Critical thinkers know how to party, too.
Dragon Con is an experience. The “fans first” convention celebrated its 30th year in 2017, growing from a 1,200-person initial attendance to an 80,000-person, five-day, 24-hour party that takes over five of the biggest hotels in Atlanta, Ga., every Labor Day weekend. Imagine Burning Man with less drugs and more cosplay.
Though there is a “Walk of Fame” featuring invited celebrity guests, much of the yearly Dragon Con programming is made up of “fan tracks,” organized independently by subject. Topics run the gamut from Star Wars to anime to alternate history to … skepticism?
Skepticism has been defined as an approach to evaluating claims that considers evidence obtained by systematic observations and reason. Doesn’t THAT sound fun? And yet, Derek Colanduno’s “Skeptrack” has packed the house for 10 years, and now threatens to outgrow its already impressive footprint.
“We have, like, one whole half of the hallway on the second floor of the Hilton,” Colanduno says.
Colanduno got turned on to skepticism early, when his dad brought home a copy of Skeptic magazine one day, and he learned there was a real term for the way he thought.
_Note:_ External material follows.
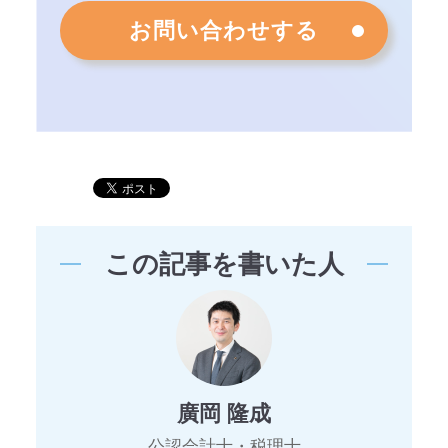
お問い合わせする
この記事を書いた人
廣岡 隆成
公認会計士・税理士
As a radio DJ, Colanduno was one of the first to jump on the podcast trend when he and co-host Robynn McCarthy debuted Skepticality in 2005, which actually became the official podcast of Skeptic the next year.
Directing the first ever Podcast Track at Dragon Con led Colanduno to accepting the invitation for producing a solely skeptical track, which he rightly knew would be a big draw, because it’s something that never goes out of style.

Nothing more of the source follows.